Menurut pengamat politik dari Universitas Trunojoyo Madura (UTM) Mochtar W Oetomo, perbincangan mengenai persaingan antara Gus Ipul dan Khofifah selama ini lebih banyak fokus pada soal persaingan dalam memperoleh dukungan partai politik, rekomendasi, dan dukungan organisasi kemasyarakatan. Belum sampai ke soal persaingan dalam mengusung gagasan dan ide bagaimana memajukan dan menyejahterakan Jawa Timur.

“Publik menunggu gagasan besar para kandidat untuk kemajuan dan kesejahteraan bagi Jawa Timur. Bukan hanya untuk Gus Ipul dan Khofifah, tapi juga untuk semua kandidat Cagub Cawagub, sudah waktunya antarkandidat memperdebatkan gagasan, bukan melulu memperdebatkan rekomendasi, dukungan komunitas dan dukungan partai politik. Pilgub Jatim hendaknya bukan hanya menjadi benturan antar kekuatan para kandidat, tapi juga benturan ide, gagasan dan visi yang mencerdaskan.” ungkap pria yang juga direktur Surabaya Survey Center (SSC) ini.

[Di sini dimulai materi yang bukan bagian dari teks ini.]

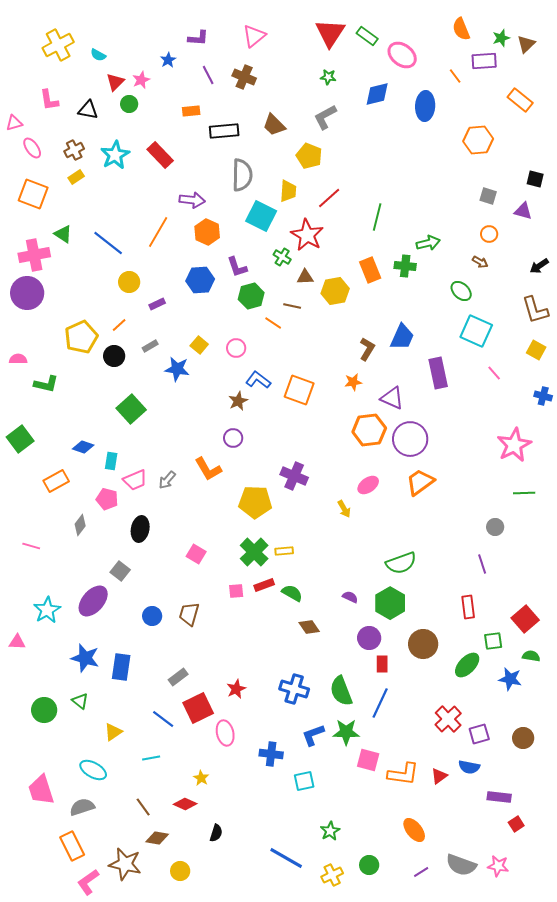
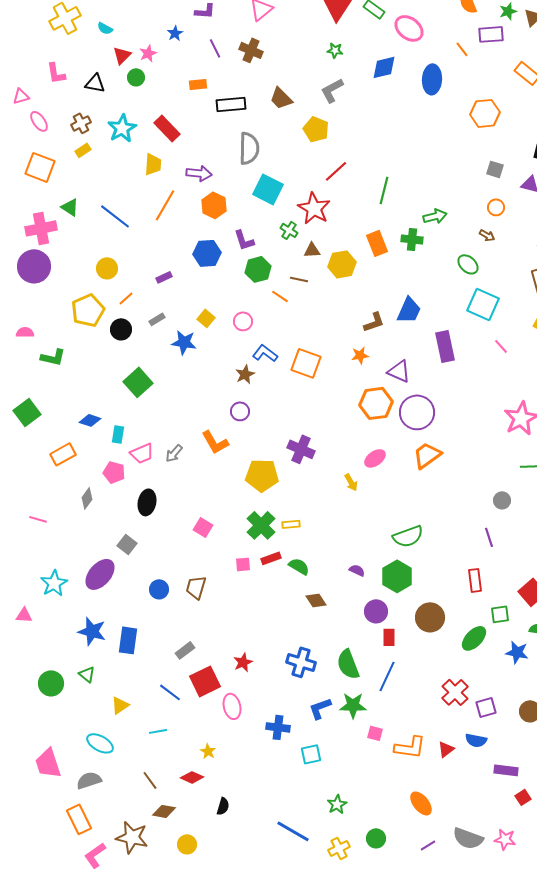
yellow trapezoid: (288, 191) -> (153, 164), moved
yellow circle: (129, 282) -> (107, 268), moved
brown L-shape: (367, 349) -> (374, 322), turned 40
pink square: (368, 760) -> (375, 733), size x0.7

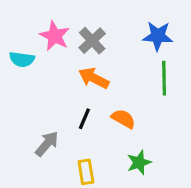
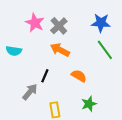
cyan semicircle: (22, 59) -> (14, 51), moved
green line: (164, 78) -> (105, 50), turned -35
black line: (84, 119) -> (45, 76), moved

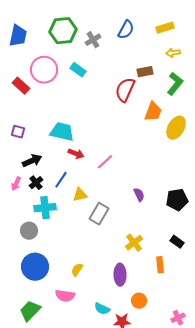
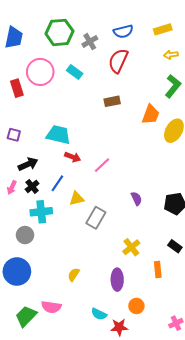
blue semicircle: (126, 30) -> (123, 31), turned 48
brown rectangle: (145, 72) -> (112, 101), moved
red rectangle: (21, 86) -> (17, 88), turned 30
red semicircle: (125, 90) -> (118, 61), moved
blue circle: (35, 267) -> (17, 272), moved
pink semicircle: (65, 296) -> (51, 307), moved

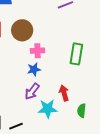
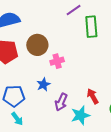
green rectangle: (76, 54) -> (91, 27), moved
blue star: (34, 69) -> (43, 84), moved

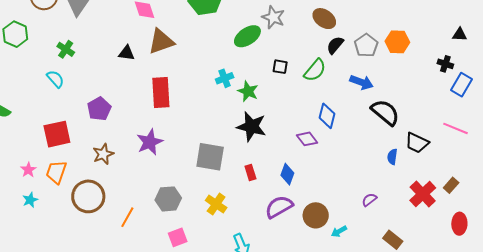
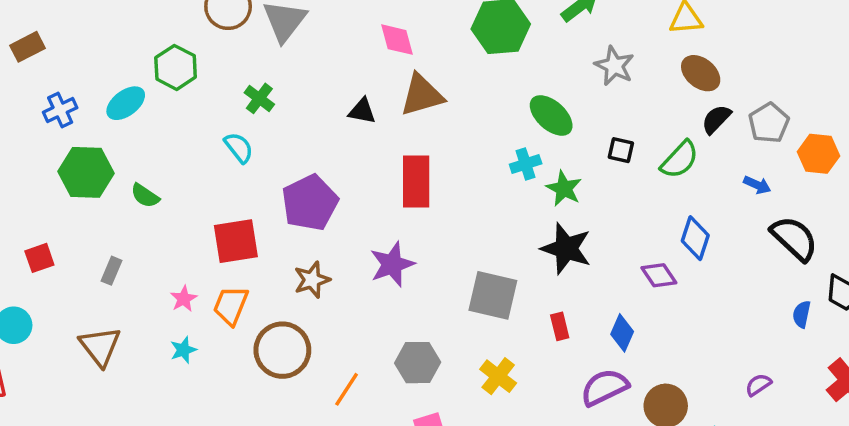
green ellipse: (247, 36) -> (551, 115), moved, turned 72
orange hexagon: (397, 42) -> (818, 154), moved
blue arrow: (362, 82) -> (757, 185), size x0.7
purple pentagon: (99, 109) -> (310, 203), size x1.4

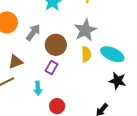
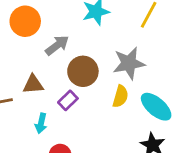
brown triangle: (16, 62) -> (33, 84), moved

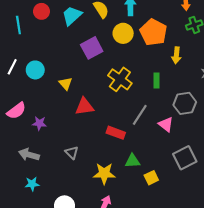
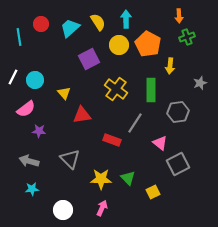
green rectangle: (157, 80) -> (151, 90), size x1.6
pink semicircle: (16, 111) -> (26, 109), moved
pink triangle: (166, 124) -> (160, 143), moved
gray triangle: (72, 153) -> (70, 159), size x1.5
green triangle: (132, 161) -> (128, 178), moved, turned 49
yellow square: (151, 178) -> (153, 192), moved

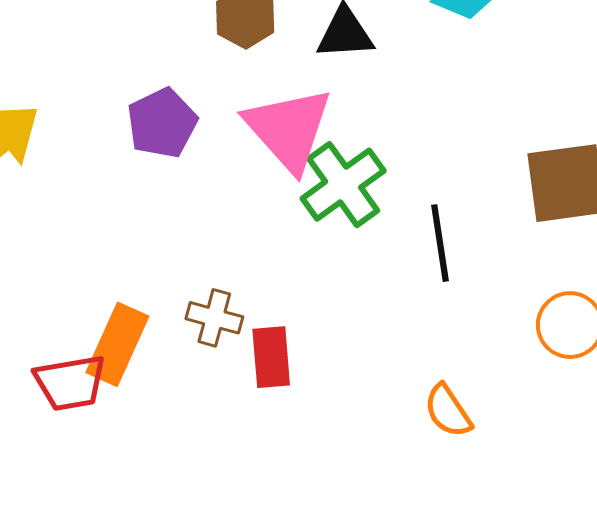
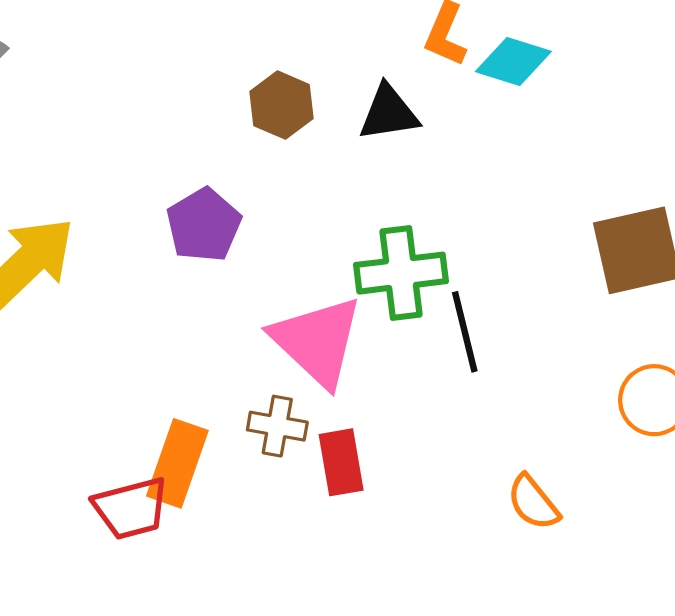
pink triangle: (288, 129) -> (317, 341), moved
green cross: (343, 185) -> (401, 273), turned 34
black line: (440, 243) -> (465, 332), moved

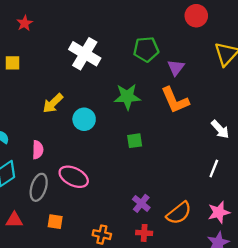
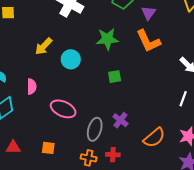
gray ellipse: (39, 187) -> (95, 129), moved
purple cross: (141, 203) -> (120, 120), moved
red cross: (144, 233) -> (113, 155), moved

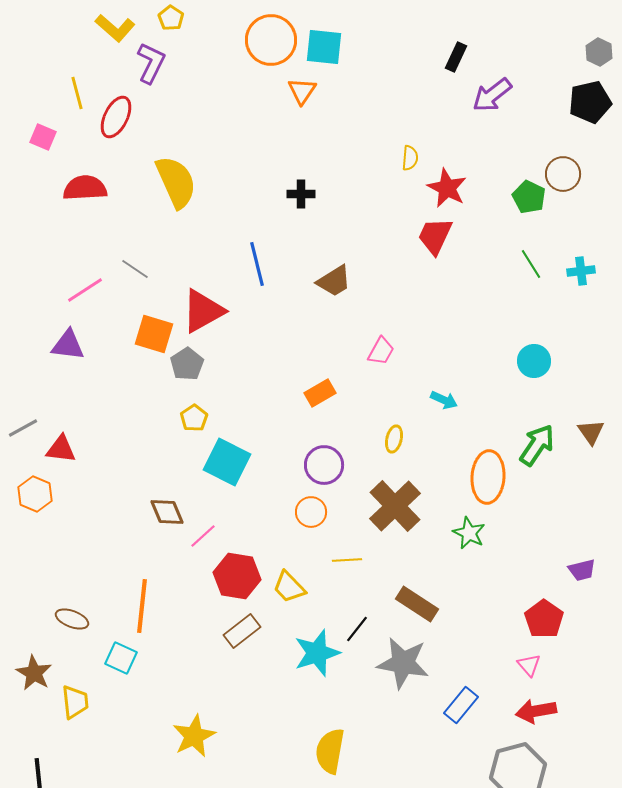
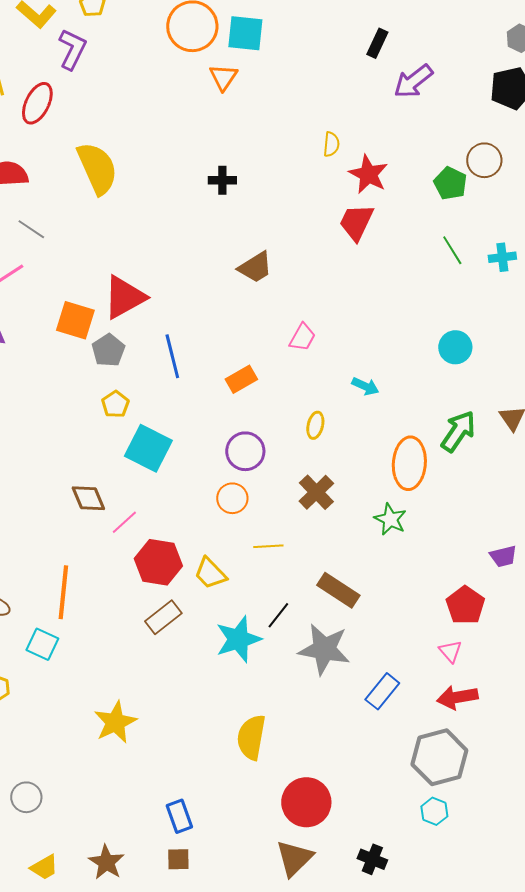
blue line: (257, 264) -> (172, 356), moved
gray line: (135, 269) -> (31, 229), moved
brown cross: (395, 506) -> (316, 492), size x0.7

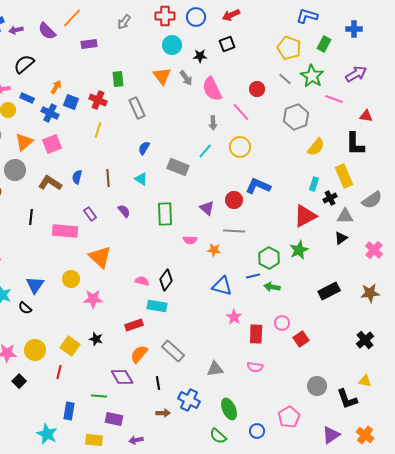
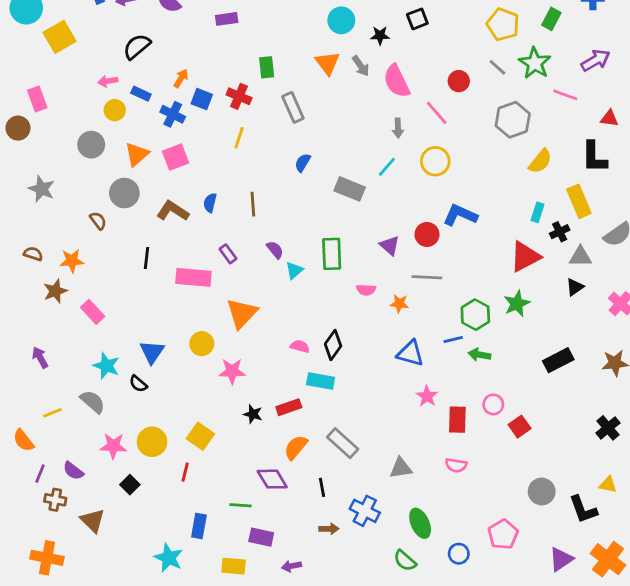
cyan triangle: (141, 179) -> (294, 270), moved, turned 48
orange triangle: (100, 257) -> (242, 313), turned 30
black star: (96, 339) -> (253, 414), moved
orange cross: (365, 435) -> (608, 559), size x1.4

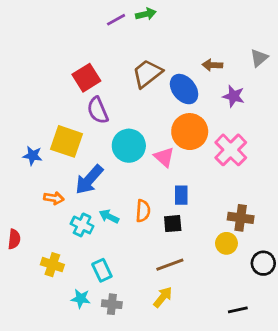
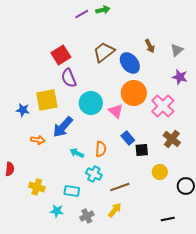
gray triangle: (259, 58) -> (177, 50), moved
brown arrow: (212, 65) -> (150, 46), turned -120
purple star: (234, 96) -> (180, 77), moved
yellow square: (67, 141) -> (47, 100), turned -30
blue rectangle: (181, 195) -> (128, 138), turned -40
brown cross: (241, 218) -> (172, 139), moved, turned 30
black square: (173, 224) -> (142, 150), moved
cyan cross: (82, 225) -> (94, 174), moved
cyan rectangle: (102, 270) -> (72, 191), turned -56
gray cross: (112, 304) -> (87, 216), moved, turned -32

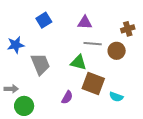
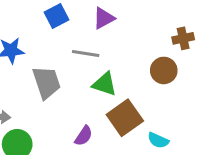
purple triangle: (85, 22) -> (104, 18), moved, turned -35
gray line: (93, 44) -> (86, 53), moved
brown square: (93, 84) -> (125, 118), turned 30

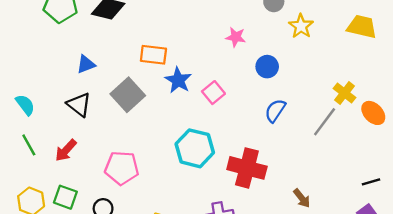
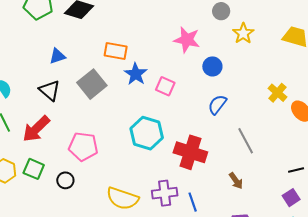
pink star: (236, 37) -> (187, 40), size x1.5
pink square: (213, 93) -> (165, 86), turned -30
gray line: (325, 122) -> (246, 141), moved, turned -68
red arrow: (66, 150) -> (36, 129), size x1.4

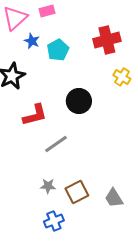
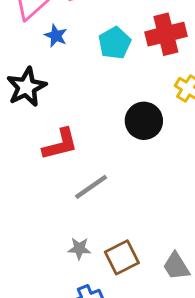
cyan pentagon: (58, 50) -> (115, 43), moved
black circle: (79, 101) -> (144, 121), moved

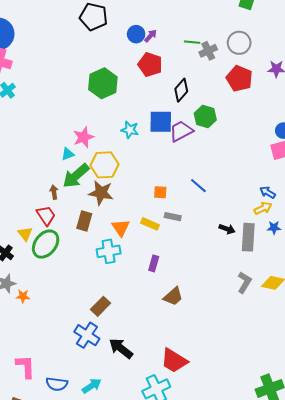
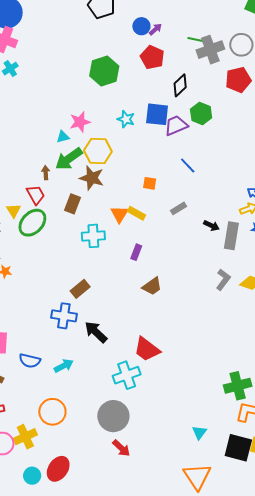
gray cross: (208, 51) -> (210, 50), size x1.5
red pentagon: (239, 79) -> (238, 80), turned 30
blue line: (198, 186) -> (188, 165), moved
gray rectangle: (173, 217) -> (179, 208), moved, turned -49
orange triangle: (121, 228) -> (119, 214), moved
blue cross: (87, 335) -> (64, 316), turned -30

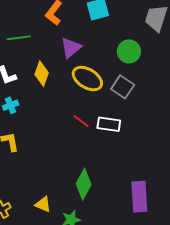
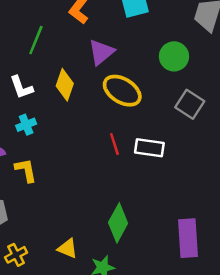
green line: (19, 38) -> (36, 40), turned -60
gray square: (123, 87) -> (190, 104), moved
red line: (81, 121) -> (114, 144), turned 36

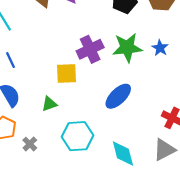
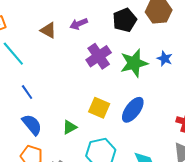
purple cross: (90, 49) -> (99, 56), moved
yellow square: (67, 73) -> (99, 108), moved, turned 35

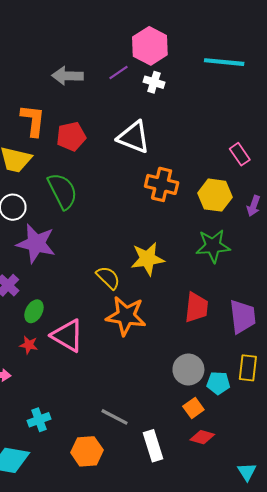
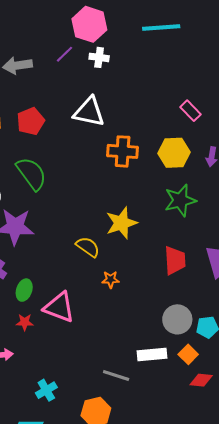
orange star: (126, 316) -> (111, 280), size x0.5
white rectangle: (153, 446) -> (152, 354), moved, turned -68

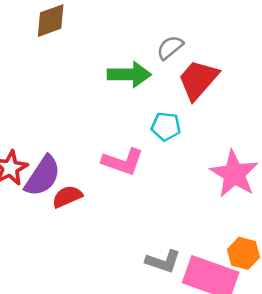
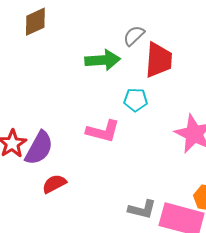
red trapezoid: (198, 80) -> (159, 60), turned 147
red semicircle: (67, 197) -> (54, 184), moved

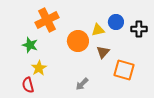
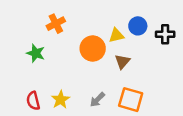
orange cross: (47, 20) -> (56, 24), size x0.7
yellow star: (39, 68) -> (61, 100), moved
orange square: (124, 70) -> (131, 100), moved

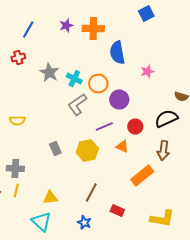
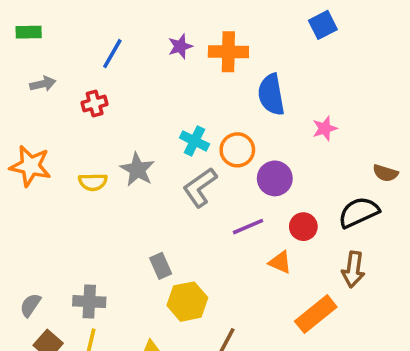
gray star: (49, 73) -> (137, 170), moved
yellow semicircle: (17, 121) -> (93, 182), moved
yellow hexagon: (87, 151) -> (187, 302), moved

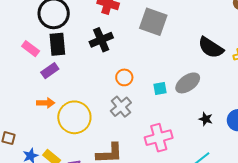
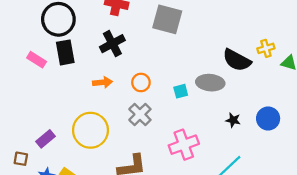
black semicircle: (211, 48) -> (237, 60), moved
purple rectangle: (50, 71) -> (45, 139), moved
gray ellipse: (188, 83) -> (210, 83), turned 45
orange arrow: (46, 103) -> (102, 82), moved

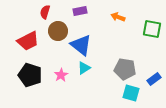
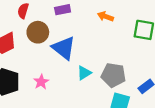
cyan triangle: (84, 68) -> (84, 73), moved

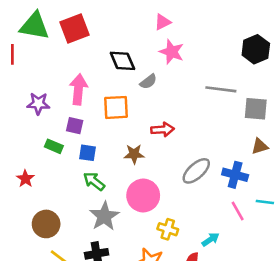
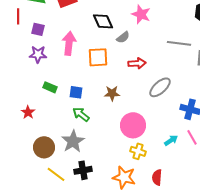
purple square: (75, 126) -> (38, 29), moved
red arrow: (163, 129) -> (137, 63), moved
gray ellipse: (196, 171) -> (160, 87), moved
pink circle: (143, 195) -> (133, 125), moved
gray star: (104, 216) -> (73, 141), moved
cyan arrow: (210, 240) -> (171, 140), moved

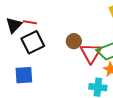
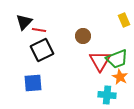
black triangle: (14, 25) -> (24, 22), moved
brown circle: (74, 41) -> (83, 36), moved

Baca Juga:  Anton Charliyan Dampingi Prabowo Makan Baso di Warung Mang UKA di Cimahi Jabar 

Sebab, menurut Mochtar, jika perbincangan terlalu terbetot pada soal dukungan parpol maka persoalan-persoalan potensial yang lebih diperlukan publik bisa terabaikan. Dalam banyak kasus acapkali kita jumpai pertimbangan parpol dalam mengusung kandidat di Pemilihan Gubernur (Pilgub) Jawa Timur (Jatim) lebih didasarkan kepentingan jangka pendek.

Mereka berharap keuntungan dan timbal balik ketika calon yang diusungnya menang dalam Pilkada.Pilihan politik tidak lagi didasarkan pada nilai, ideologi, visi tetapi lebih didasarkan kepentingan praktis jangka pendek. Apa yang menguntungkan buat subjek. Tidak adanya pertimbangan ideologi dalam mengusung kandidat tersebut menyebabkan partai beraliran apapun berpotensi untuk koalisi. Misalnya saja, partai berbasis nasionalis dan agama berpeluang untuk berkoalisi.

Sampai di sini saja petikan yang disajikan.